My Step-Grandfather died this morning, though was not a shocker he had a severe stroke about a month ago and had been in a home ever since with feeding tubes and IV’s to keep him hydrated. My dilemma is the fact they are having services this Wednesday at 2pm and they live around 1-½ hours away. I was never close to my stepmother’s parents so if I even went it would just to support her. But even still there is just no way I can attend the services, so I feel like I am damned if I do and damned if I don’t. I know I will get slack from my stepmother is I am not there, yet I just cannot miss anymore work; like everyone else money is tight right now. Plus again I was never EVER close to my step-grandparents.
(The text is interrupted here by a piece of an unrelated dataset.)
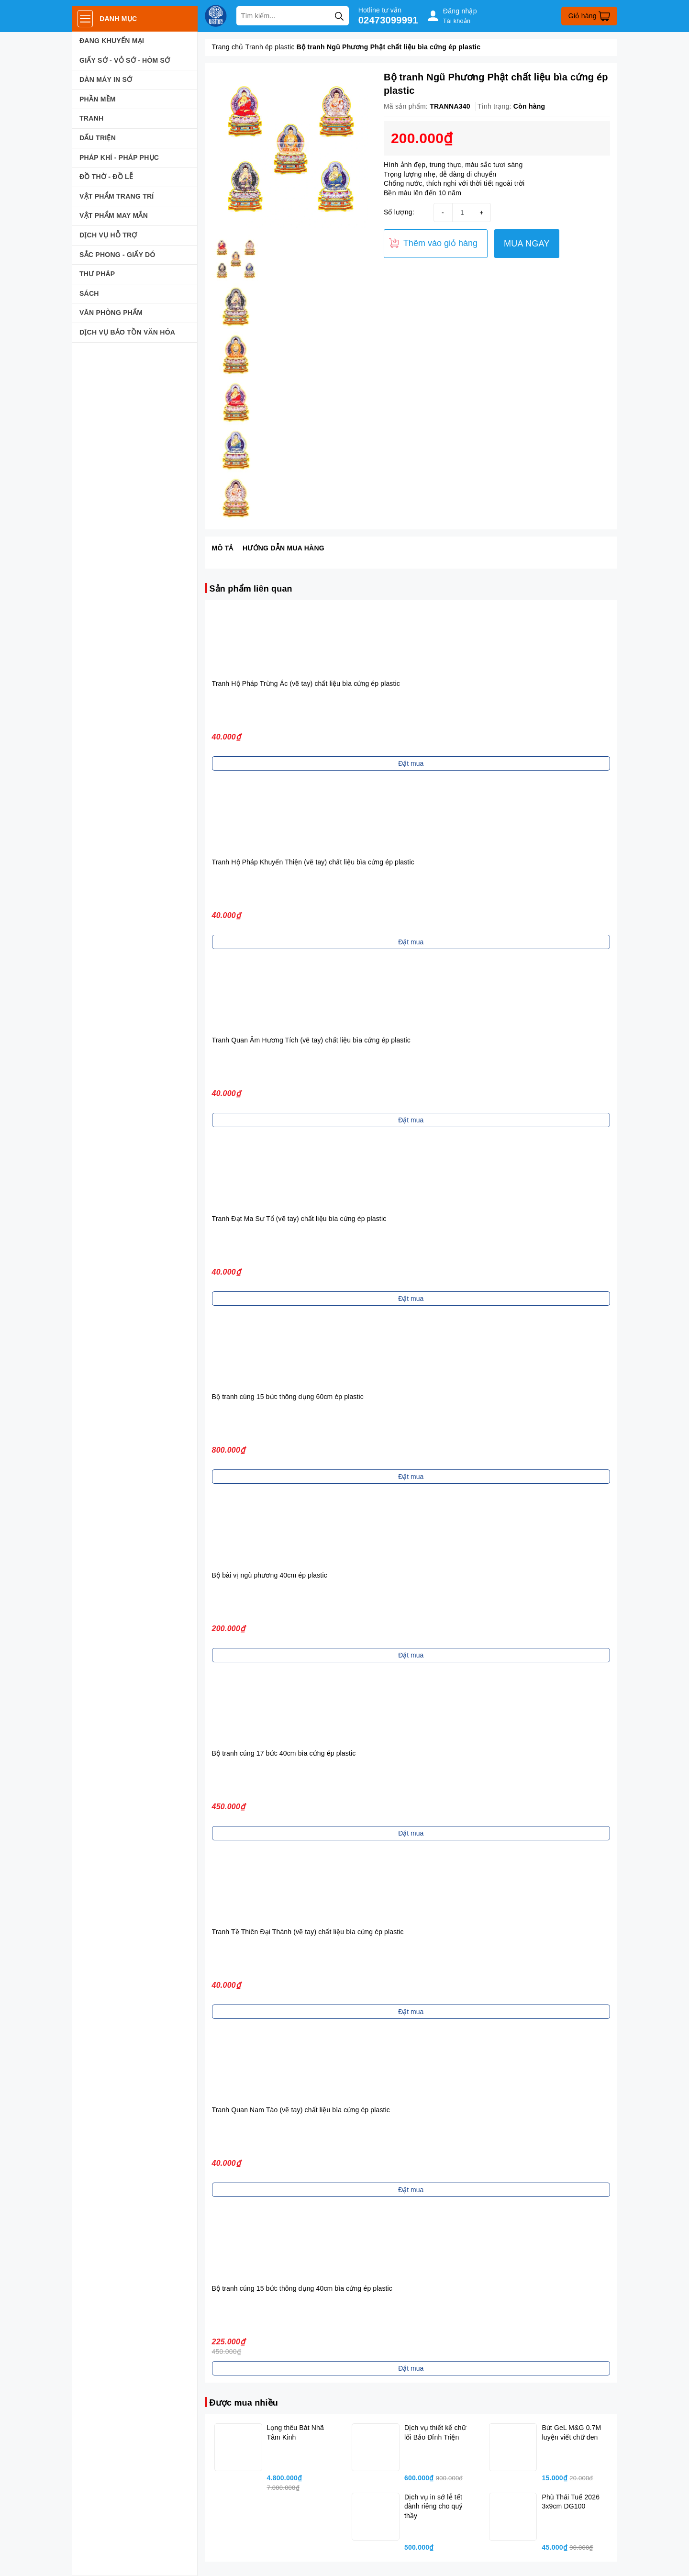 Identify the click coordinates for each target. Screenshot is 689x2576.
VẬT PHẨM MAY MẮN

Joe, Step-grandfather, was one of the biggest racists/bigots I ever met, loved to throw around the N word, Faggot, etc. He held women as though they were meant to serve and not speak. Just not sure I can go to a service that supposed to honor such an individual. I know I sound crude, and trust me I am battling with myself for feeling this way. I feel bad for his wife, Eileen (Step-grandmother), because I am not even sure if she understands 100% what’s going on; she has the first stages of dementia. Sadly the reason Joe was in such severe state is because Eileen let him lay in bed all day (he’s normally up at 6am) until around 4pm because she couldn’t remember how to call any emergency service. So yeah this is my dilemma and not sure what to do. Any help or suggestions?? I’m thinking about just sending flowers to the funeral home, but not sure if that’s really enough.Help??
-
Step-Grandfather Dilemma
-
let them know that you can't afford to skip work. Send soem flowers and write a card.
-
Thanks guys I picked up a card last night and sending it out today. I still feel bad about not being there to support my stepmother but I did call her last night and talk to her for a bit and that seemed to help.